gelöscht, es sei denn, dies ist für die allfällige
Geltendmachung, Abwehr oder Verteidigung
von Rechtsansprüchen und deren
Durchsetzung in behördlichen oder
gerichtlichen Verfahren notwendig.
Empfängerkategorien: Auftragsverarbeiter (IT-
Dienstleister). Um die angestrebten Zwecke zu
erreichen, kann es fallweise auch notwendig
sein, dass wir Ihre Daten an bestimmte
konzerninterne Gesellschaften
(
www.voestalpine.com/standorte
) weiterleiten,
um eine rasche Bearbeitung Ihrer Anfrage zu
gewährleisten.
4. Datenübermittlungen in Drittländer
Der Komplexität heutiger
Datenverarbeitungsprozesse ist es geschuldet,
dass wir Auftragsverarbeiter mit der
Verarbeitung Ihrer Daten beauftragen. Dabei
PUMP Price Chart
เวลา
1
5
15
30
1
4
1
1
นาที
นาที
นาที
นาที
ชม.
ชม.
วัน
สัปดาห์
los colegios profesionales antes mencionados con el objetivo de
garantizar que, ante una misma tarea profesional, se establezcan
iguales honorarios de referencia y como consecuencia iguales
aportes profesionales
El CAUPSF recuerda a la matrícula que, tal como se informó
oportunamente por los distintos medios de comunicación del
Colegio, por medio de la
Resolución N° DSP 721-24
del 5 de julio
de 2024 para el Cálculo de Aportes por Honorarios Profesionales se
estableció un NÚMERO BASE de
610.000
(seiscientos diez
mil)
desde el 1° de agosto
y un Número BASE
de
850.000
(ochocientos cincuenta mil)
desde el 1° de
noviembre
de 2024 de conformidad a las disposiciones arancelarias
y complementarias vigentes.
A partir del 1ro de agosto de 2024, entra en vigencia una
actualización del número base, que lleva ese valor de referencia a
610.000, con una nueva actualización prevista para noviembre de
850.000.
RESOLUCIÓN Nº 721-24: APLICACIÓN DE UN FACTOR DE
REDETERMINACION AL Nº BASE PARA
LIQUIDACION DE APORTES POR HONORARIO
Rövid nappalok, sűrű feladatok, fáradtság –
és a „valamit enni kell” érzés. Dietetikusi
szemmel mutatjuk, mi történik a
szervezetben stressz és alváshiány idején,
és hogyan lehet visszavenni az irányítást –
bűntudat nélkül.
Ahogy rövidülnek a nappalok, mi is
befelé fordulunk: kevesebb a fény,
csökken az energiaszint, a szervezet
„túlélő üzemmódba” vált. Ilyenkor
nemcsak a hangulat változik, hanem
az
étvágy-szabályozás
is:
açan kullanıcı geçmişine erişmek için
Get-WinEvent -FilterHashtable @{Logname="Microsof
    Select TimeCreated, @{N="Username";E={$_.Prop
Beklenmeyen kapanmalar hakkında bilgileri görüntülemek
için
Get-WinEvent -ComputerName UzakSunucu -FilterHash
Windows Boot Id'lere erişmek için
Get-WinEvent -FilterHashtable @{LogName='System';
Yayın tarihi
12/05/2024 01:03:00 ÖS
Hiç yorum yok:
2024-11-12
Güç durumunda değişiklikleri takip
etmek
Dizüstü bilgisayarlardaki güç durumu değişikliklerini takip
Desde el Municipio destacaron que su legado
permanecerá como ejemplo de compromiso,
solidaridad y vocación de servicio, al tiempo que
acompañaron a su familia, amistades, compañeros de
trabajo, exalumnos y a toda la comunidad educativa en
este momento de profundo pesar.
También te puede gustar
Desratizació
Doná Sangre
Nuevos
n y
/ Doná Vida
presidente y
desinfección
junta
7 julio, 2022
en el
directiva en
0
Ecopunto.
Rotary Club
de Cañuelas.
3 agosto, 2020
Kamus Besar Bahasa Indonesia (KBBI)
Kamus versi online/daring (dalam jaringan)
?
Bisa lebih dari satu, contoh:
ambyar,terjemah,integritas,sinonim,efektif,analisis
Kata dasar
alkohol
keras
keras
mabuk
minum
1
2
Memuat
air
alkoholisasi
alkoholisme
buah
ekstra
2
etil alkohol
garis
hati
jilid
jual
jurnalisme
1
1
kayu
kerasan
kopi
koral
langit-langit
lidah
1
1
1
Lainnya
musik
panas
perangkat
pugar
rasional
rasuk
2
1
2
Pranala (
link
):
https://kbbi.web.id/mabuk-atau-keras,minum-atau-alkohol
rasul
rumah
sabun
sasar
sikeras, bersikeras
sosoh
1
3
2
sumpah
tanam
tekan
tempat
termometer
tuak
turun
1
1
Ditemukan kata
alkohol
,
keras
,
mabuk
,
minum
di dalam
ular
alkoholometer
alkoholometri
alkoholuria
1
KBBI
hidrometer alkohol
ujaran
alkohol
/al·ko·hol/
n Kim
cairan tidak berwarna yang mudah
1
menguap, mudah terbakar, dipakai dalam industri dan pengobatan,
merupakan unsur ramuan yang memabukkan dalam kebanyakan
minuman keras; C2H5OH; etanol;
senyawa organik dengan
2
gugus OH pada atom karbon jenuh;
★ ★ ★ ★ ★
— Prompt —
Where a line contains the word "referencia", copy that line from the listing above.

— Task answer —
iguales honorarios de referencia y como consecuencia iguales
actualización del número base, que lleva ese valor de referencia a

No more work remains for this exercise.